[Stored data entries]
= Beginning of Section =

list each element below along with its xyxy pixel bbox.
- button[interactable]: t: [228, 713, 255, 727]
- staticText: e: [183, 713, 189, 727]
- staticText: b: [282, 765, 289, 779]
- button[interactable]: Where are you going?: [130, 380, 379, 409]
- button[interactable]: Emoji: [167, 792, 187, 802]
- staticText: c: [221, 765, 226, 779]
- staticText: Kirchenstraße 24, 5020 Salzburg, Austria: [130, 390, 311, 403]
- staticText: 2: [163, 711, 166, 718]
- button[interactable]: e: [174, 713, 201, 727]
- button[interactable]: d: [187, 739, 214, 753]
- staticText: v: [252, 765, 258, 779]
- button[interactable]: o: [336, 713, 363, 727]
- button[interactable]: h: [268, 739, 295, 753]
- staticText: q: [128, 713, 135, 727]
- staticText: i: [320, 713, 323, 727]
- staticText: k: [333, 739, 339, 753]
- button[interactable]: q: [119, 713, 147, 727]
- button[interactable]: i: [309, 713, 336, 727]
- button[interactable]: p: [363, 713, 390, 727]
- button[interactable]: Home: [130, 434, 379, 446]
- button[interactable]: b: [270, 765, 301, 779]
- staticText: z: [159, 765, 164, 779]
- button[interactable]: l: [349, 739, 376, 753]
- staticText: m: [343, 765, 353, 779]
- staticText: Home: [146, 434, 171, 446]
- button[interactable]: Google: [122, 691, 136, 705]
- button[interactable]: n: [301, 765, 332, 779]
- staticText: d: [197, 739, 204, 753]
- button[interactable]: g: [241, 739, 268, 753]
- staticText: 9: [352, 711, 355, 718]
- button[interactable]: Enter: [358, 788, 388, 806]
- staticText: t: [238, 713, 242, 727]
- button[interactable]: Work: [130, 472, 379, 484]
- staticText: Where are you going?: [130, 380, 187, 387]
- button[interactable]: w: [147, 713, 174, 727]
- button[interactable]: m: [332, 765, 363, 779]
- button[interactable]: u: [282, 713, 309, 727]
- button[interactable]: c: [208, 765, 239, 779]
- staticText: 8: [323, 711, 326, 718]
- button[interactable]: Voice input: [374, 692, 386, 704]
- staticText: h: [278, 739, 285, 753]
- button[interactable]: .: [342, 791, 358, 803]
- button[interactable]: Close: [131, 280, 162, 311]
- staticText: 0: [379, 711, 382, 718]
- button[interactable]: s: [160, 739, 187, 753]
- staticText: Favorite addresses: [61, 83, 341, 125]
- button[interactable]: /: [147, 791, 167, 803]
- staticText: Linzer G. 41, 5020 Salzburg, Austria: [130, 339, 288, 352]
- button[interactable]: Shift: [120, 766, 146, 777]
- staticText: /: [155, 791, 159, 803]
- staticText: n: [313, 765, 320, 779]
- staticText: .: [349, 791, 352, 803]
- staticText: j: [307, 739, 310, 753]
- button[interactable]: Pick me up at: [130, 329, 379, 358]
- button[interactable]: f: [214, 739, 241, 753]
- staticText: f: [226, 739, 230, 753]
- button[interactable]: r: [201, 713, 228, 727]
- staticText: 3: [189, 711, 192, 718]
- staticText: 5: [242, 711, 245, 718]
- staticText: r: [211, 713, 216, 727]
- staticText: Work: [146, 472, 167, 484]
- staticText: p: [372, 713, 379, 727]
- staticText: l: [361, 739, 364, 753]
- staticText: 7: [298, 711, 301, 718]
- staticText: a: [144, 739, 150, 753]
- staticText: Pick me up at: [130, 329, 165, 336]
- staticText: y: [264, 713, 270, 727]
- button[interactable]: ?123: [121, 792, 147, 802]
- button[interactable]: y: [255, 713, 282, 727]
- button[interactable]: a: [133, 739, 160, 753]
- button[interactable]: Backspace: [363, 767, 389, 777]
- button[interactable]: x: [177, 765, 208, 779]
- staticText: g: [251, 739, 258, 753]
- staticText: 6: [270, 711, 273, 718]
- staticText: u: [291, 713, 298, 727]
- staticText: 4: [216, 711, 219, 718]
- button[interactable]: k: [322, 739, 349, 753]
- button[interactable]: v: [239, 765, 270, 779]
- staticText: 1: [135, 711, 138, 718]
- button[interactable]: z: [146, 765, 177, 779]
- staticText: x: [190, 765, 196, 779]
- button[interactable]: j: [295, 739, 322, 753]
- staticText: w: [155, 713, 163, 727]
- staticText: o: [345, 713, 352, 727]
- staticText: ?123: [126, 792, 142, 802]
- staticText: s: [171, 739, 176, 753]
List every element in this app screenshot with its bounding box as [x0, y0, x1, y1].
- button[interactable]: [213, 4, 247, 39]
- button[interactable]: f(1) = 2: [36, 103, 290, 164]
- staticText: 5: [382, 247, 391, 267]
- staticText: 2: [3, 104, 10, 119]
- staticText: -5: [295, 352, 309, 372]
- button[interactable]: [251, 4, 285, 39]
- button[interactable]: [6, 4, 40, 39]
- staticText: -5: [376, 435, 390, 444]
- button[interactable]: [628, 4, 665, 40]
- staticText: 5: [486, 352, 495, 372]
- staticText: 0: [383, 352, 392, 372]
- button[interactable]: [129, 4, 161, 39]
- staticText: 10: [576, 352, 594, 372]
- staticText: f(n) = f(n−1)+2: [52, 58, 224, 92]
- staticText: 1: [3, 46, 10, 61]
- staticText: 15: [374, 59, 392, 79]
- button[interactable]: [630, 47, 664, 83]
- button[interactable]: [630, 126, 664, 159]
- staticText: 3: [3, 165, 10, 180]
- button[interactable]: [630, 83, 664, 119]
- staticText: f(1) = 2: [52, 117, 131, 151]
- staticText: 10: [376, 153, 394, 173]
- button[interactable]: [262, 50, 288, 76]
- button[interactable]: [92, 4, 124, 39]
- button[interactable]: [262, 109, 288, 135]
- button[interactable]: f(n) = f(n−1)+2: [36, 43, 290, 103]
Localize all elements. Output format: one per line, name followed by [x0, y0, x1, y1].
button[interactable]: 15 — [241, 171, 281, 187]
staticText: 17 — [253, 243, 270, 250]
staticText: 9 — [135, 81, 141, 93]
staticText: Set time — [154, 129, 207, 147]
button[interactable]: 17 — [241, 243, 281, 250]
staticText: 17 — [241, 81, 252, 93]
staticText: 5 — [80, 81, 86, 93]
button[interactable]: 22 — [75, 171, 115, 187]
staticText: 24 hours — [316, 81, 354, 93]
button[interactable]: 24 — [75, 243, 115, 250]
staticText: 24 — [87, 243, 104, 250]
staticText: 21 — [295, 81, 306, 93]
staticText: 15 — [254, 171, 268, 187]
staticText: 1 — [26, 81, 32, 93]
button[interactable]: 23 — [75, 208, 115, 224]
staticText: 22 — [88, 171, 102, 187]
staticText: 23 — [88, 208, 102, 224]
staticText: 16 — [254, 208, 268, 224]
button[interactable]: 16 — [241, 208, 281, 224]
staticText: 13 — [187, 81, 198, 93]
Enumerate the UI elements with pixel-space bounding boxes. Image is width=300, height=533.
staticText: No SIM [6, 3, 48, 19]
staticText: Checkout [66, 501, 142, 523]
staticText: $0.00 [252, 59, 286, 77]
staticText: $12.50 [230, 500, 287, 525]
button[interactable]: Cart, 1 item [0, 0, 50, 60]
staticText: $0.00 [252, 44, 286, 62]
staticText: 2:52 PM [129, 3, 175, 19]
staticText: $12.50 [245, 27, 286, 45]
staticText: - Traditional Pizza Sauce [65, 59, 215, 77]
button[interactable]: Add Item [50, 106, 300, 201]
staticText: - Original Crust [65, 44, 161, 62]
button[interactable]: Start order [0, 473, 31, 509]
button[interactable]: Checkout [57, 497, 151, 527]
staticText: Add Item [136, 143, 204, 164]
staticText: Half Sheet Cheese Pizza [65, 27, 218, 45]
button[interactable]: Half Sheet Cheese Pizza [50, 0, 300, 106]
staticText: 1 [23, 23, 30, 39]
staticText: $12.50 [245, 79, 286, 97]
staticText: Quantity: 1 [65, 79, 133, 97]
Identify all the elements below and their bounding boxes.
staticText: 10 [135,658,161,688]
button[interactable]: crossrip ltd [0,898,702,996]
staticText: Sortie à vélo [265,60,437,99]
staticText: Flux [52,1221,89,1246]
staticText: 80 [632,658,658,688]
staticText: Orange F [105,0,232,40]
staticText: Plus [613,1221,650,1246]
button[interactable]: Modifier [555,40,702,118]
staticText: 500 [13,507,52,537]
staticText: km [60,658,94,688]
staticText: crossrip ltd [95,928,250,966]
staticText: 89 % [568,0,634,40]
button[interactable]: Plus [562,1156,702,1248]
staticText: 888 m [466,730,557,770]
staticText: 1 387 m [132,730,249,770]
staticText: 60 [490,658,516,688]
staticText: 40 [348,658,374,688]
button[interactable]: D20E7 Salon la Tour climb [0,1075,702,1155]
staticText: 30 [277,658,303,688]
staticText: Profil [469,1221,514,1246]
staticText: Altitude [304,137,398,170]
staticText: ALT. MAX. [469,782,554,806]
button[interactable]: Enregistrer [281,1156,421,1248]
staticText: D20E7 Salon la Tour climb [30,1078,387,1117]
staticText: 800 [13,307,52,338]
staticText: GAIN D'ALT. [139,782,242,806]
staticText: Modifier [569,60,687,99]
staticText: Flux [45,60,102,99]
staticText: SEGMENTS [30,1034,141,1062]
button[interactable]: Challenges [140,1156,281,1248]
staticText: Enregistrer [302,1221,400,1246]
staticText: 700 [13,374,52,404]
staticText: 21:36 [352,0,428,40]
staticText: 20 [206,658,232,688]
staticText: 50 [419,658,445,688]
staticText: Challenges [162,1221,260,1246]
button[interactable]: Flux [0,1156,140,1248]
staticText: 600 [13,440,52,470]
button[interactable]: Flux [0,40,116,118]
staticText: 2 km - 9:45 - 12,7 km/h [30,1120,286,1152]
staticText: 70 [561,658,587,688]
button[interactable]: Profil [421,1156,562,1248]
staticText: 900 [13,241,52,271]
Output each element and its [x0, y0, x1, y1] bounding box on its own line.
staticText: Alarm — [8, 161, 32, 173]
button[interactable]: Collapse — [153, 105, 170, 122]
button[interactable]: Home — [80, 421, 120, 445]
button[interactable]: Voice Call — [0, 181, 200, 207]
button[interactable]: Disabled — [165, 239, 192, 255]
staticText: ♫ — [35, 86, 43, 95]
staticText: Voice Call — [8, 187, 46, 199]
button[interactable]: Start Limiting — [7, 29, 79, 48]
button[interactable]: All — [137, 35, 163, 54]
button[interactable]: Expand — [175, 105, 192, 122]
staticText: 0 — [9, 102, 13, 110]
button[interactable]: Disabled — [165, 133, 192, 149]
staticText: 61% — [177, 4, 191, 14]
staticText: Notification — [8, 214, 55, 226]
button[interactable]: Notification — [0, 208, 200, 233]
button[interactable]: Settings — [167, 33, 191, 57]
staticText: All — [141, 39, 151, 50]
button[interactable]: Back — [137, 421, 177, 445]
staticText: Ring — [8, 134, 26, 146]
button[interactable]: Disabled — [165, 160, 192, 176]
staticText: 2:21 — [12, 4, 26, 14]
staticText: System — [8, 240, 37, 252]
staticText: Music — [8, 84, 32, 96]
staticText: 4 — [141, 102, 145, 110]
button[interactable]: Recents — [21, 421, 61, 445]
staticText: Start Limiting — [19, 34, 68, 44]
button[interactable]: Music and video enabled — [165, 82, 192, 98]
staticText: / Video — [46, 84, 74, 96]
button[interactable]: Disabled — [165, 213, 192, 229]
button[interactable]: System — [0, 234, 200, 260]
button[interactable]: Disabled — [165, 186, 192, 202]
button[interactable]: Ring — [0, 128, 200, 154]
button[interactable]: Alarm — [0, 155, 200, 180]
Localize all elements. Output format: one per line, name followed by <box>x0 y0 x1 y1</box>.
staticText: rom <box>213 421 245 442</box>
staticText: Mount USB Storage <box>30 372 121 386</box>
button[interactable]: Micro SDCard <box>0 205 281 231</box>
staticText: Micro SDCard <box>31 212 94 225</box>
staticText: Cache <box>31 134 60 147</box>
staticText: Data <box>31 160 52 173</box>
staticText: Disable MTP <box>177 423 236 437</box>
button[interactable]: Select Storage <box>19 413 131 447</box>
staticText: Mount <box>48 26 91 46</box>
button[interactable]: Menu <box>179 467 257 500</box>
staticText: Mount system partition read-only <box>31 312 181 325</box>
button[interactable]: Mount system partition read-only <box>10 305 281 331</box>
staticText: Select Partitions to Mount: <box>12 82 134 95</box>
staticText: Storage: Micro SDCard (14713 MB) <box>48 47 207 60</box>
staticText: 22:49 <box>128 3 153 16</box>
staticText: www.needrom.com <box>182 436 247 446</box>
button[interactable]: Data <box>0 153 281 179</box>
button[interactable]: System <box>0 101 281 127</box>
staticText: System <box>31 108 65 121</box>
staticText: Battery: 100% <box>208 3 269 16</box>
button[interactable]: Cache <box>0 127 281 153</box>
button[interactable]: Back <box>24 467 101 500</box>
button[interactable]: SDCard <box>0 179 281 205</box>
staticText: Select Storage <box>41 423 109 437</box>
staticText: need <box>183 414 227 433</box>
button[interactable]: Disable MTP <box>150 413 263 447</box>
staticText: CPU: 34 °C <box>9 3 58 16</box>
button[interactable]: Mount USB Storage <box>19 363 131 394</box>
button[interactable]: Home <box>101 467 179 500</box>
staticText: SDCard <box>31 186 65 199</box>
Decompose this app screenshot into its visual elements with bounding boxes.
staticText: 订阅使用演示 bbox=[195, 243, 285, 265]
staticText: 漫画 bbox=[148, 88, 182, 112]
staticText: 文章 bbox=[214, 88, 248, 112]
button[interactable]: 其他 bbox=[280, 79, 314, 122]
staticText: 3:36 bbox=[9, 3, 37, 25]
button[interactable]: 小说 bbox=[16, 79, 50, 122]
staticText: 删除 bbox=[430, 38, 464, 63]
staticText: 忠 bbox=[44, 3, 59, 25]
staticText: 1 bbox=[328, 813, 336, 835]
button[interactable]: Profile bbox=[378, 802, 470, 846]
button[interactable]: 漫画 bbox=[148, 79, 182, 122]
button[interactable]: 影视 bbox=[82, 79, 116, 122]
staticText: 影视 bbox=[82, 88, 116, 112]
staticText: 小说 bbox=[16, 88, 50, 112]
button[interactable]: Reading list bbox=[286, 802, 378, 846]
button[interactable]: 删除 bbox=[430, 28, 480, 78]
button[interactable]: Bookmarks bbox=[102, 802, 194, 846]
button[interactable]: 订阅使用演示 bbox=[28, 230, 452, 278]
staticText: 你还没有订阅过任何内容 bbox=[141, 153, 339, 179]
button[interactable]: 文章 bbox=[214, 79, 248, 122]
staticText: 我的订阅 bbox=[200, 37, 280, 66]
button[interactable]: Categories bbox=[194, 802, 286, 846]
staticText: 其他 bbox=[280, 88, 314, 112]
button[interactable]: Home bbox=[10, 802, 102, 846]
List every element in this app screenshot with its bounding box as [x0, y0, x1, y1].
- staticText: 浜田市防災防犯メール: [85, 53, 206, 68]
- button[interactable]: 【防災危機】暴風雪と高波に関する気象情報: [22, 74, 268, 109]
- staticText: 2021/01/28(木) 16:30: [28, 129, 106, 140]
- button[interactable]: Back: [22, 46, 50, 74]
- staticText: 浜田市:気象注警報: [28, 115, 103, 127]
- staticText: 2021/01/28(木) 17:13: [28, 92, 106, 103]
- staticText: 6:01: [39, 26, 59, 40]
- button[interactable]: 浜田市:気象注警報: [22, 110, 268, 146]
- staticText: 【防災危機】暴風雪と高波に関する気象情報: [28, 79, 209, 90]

= End of Section =

* ACTIVITY *
The answer must consist of every line from the entries above that contains "below".

* RESULT FOR THIS TASK *
list each element below along with its xyxy pixel bbox.
Identify all the elements below and their bounding boxes.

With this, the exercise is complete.